__EXERCISE__
Go to the line below containing "restituzione del laboratorio" and print exactly from there through the line containing "settembre alle 18.", both included. Print nothing else.

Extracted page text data
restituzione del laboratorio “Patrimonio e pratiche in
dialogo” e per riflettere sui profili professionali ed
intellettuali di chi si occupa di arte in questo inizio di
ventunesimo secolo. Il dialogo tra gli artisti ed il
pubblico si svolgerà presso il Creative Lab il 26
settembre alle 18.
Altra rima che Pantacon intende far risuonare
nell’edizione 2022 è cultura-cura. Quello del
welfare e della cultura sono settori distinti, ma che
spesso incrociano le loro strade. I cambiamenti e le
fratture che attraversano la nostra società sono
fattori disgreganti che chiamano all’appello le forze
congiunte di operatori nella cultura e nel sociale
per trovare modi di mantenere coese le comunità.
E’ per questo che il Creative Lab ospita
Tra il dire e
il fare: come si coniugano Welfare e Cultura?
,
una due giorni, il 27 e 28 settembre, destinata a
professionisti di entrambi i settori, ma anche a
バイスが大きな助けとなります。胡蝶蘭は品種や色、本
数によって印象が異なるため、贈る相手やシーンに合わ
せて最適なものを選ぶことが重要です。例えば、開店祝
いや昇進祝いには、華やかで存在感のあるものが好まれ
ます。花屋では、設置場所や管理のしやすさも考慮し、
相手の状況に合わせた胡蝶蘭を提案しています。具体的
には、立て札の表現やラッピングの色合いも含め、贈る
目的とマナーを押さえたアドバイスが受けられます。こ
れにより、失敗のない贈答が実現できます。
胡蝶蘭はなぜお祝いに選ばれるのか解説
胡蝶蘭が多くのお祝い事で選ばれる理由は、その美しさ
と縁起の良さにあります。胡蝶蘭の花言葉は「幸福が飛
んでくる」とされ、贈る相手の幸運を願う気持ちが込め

--

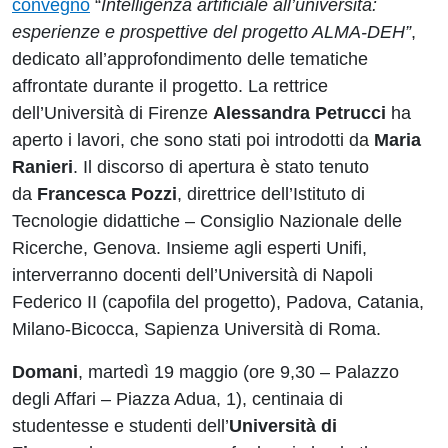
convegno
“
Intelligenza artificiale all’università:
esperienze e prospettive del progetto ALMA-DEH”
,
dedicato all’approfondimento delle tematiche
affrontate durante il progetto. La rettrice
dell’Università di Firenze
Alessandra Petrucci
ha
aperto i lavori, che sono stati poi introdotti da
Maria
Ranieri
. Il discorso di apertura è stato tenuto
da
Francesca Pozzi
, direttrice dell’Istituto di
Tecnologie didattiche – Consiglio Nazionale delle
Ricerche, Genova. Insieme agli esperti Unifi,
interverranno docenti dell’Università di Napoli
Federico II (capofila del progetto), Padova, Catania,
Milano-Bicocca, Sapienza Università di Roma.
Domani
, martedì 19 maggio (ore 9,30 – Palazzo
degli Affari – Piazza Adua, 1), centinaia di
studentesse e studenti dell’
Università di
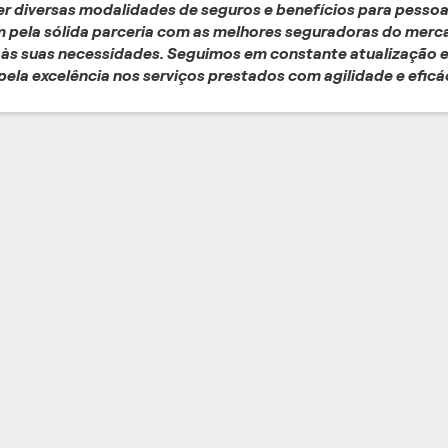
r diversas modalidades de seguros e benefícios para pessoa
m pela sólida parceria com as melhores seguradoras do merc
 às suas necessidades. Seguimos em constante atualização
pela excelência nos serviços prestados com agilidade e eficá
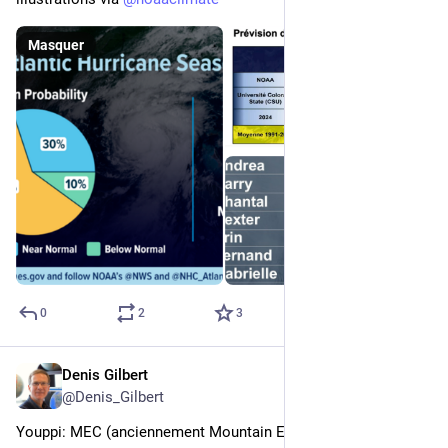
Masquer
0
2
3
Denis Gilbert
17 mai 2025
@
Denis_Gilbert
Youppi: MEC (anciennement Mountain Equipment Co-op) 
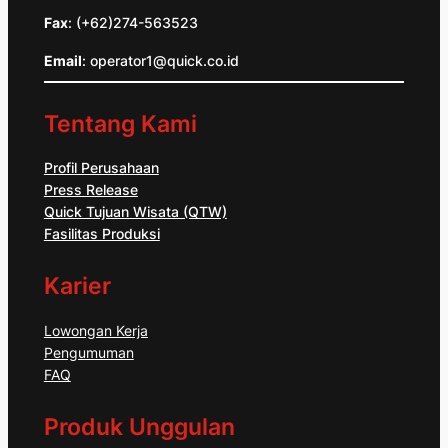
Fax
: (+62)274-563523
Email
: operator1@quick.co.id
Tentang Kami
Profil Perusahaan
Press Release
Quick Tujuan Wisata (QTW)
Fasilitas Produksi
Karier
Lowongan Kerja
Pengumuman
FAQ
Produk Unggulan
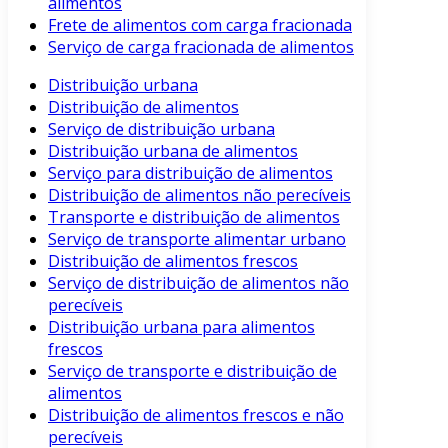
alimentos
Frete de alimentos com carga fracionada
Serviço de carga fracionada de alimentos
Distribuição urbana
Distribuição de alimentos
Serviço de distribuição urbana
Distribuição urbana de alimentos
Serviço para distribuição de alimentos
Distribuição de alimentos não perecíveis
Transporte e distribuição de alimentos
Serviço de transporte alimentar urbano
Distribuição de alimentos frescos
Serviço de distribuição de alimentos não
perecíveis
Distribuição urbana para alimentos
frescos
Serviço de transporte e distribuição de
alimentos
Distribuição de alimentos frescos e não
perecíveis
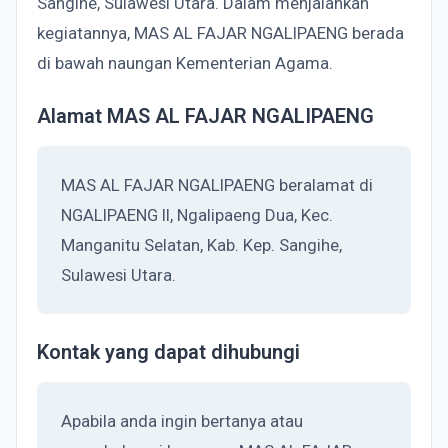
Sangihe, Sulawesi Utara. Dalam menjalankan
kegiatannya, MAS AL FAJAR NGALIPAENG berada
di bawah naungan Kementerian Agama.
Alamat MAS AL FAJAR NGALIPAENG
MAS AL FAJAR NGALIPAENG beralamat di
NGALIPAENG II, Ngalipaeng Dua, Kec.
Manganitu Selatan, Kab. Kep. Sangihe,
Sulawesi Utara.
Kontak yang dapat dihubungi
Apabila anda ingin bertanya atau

__EXERCISE RESPONSE__
restituzione del laboratorio “Patrimonio e pratiche in
dialogo” e per riflettere sui profili professionali ed
intellettuali di chi si occupa di arte in questo inizio di
ventunesimo secolo. Il dialogo tra gli artisti ed il
pubblico si svolgerà presso il Creative Lab il 26
settembre alle 18.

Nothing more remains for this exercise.